GPR33: a short description • GPR33, a G-protein coupled receptor from family 1; • Closest homologs are CMKLR1 (chemokine receptor-like 1) and FRPL1 (FMLP-related receptor I); • Ligand is unknown, but could be a chemoattractant receptor; • Has evolved in mammals about 125 to 190 My years ago (not found in monotremes such as platypus and echidna). • Found on 14q12 in human; • Swiss-Prot ACs; Human: Q49SQ1; Mouse: O88416
A curious case of pseudogenization • In most individuals a nonsense mutation changes Arg-140 into a premature stop codon. Out of 1’217 individuals, 1’166 had a stop codon in both alleles, 50 were heterozygous and only 1 (from the Philippines) had Arg-140 in both alleles; • Inactivated in some chimpanzees by stop mutations in either Ser-39 or Arg-140, but intact in the bonobo; • Inactivated in some orangutans by a stop mutation in His-171; • Inactivated in siamang by a stop mutation in Trp-94: • Inactivated in Norway rat by a 14 bp deletion, but still intact in black rat; • Also inactivated in two gerbil species, Syrian hamster and European mole by frameshifting deletions or insertions.
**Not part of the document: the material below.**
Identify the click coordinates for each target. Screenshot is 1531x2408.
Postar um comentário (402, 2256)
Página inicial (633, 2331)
And….. • Because they target mammalian species in different branches of the taxonomic tree the pseudogenization events are independent; • They took place from 700'000 to 1 million year ago; • Inactivation could have occurred because: 1) Loss of constraint due to: a) Loss of an endogenous ligand b) Loss of an exogenous ligand c) Emergence of a functional redundancy 2) Positive selection
What the paper concludes • Loss of constraint very unlikely for 1a and 1c as it cannot explain the "simultaneous" pseudogenization; • Loss of an exogenous ligand from the biosphere (example: disparition of a volatile compound) is not very likely as it does not explain why all other species have kept GPR33 intact; • Positive selection is therefore very likely; • The selective inactivation may be due to the interaction of GPR33 with a putative pathogen that could use as a receptor for cell invasion; • This is the case of CXCR4, CXCR6 (Bonzo), CCR3, CCR5, CX3CR1, GPR15 for HIV-1/HIV-2/SIV viruses; • But this particular pathogen was quite special as it targeted both rodents and primates.
Some other facts • The ancestors of Rattus norvegicus and R. rattus diverged from each other about 2 million years ago; • Norway rats originated on the plains of Asia, probably in what is now northern China and Mongolia, where wild rats still live in burrows today; • They seem to always have been associated with human populations (this type of association is called commensalism); • Both the siamang gibbon and the orangutan currently live and seem to originate from Southeast Asia; • Homo erectus lived between 1.8 million and 300’000 years ago. It was a successful species for a million and a half years. He travelled out of Africa into China and Southeast Asia.
Does the smoking gun points to Southeast Asia? • Most of the species concerned by GPR33 pseudogenization seem to have been present in Southeast Asia, except for chimpanzee, but….
Are ticks the culprit? • Some species of ticks can bite both primates and rodents; • Ticks are vectors of many bacterial (Lyme disease) and viral (tick born encephalitis) diseases; • Some of these viruses can cause viral hemorrhagic fevers (VHF); • Many viruses transmitted by ticks seem to be from the flavivirus family; • The flavivirus family includes the Dengue viruses, Tick-borne encephalitis virus (TBEV), hepatitis C, etc.; • As of today the identity of the cellular receptor for flaviviruses is not yet known.
So maybe he did catchVHF in Bali Migrations are often accompagnied by the emergence of new diseases. One can speculate that somehow in Southeast Asia about 1 million year ago there was a severy pandemy that is still «visible» in the genes of human, rats and some other rodents and primates.